» **Brief**: When you reproduce the data, keep every word exactly as it stands and leave the pictures out.
[Material for this exercise Boundary: Start]
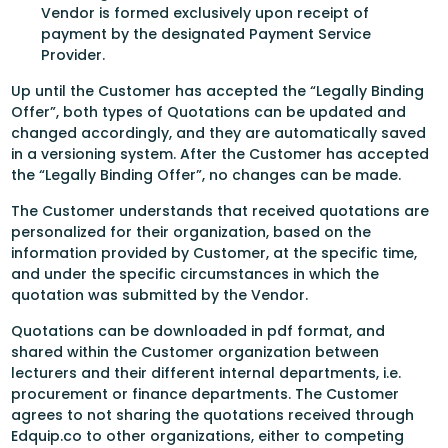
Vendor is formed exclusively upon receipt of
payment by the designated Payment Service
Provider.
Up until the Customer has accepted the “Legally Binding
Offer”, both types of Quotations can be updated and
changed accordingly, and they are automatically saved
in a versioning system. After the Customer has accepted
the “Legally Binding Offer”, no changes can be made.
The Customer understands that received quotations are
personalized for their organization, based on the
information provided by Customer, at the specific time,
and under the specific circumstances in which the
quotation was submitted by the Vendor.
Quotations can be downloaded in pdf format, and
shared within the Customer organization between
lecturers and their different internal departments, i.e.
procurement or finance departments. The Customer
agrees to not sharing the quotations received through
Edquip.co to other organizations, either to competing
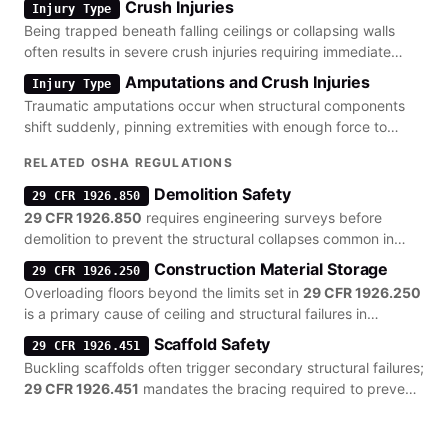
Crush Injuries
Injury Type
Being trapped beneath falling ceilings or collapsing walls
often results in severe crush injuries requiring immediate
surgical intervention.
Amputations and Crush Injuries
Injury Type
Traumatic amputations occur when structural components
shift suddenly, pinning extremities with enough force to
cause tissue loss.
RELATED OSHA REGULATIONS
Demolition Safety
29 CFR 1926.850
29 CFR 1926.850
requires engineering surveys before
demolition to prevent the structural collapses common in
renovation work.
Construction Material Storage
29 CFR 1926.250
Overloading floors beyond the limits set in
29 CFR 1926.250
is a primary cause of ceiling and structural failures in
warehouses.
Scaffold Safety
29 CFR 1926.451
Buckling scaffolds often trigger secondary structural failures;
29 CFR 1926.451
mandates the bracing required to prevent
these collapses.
[Material for this exercise Boundary: End]
» **Written solution**:
Vendor is formed exclusively upon receipt of
payment by the designated Payment Service
Provider.
Up until the Customer has accepted the “Legally Binding
Offer”, both types of Quotations can be updated and
changed accordingly, and they are automatically saved
in a versioning system. After the Customer has accepted
the “Legally Binding Offer”, no changes can be made.
The Customer understands that received quotations are
personalized for their organization, based on the
information provided by Customer, at the specific time,
and under the specific circumstances in which the
quotation was submitted by the Vendor.
Quotations can be downloaded in pdf format, and
shared within the Customer organization between
lecturers and their different internal departments, i.e.
procurement or finance departments. The Customer
agrees to not sharing the quotations received through
Edquip.co to other organizations, either to competing
Crush Injuries
Injury Type
Being trapped beneath falling ceilings or collapsing walls
often results in severe crush injuries requiring immediate
surgical intervention.
Amputations and Crush Injuries
Injury Type
Traumatic amputations occur when structural components
shift suddenly, pinning extremities with enough force to
cause tissue loss.
RELATED OSHA REGULATIONS
Demolition Safety
29 CFR 1926.850
29 CFR 1926.850
requires engineering surveys before
demolition to prevent the structural collapses common in
renovation work.
Construction Material Storage
29 CFR 1926.250
Overloading floors beyond the limits set in
29 CFR 1926.250
is a primary cause of ceiling and structural failures in
warehouses.
Scaffold Safety
29 CFR 1926.451
Buckling scaffolds often trigger secondary structural failures;
29 CFR 1926.451
mandates the bracing required to prevent
these collapses.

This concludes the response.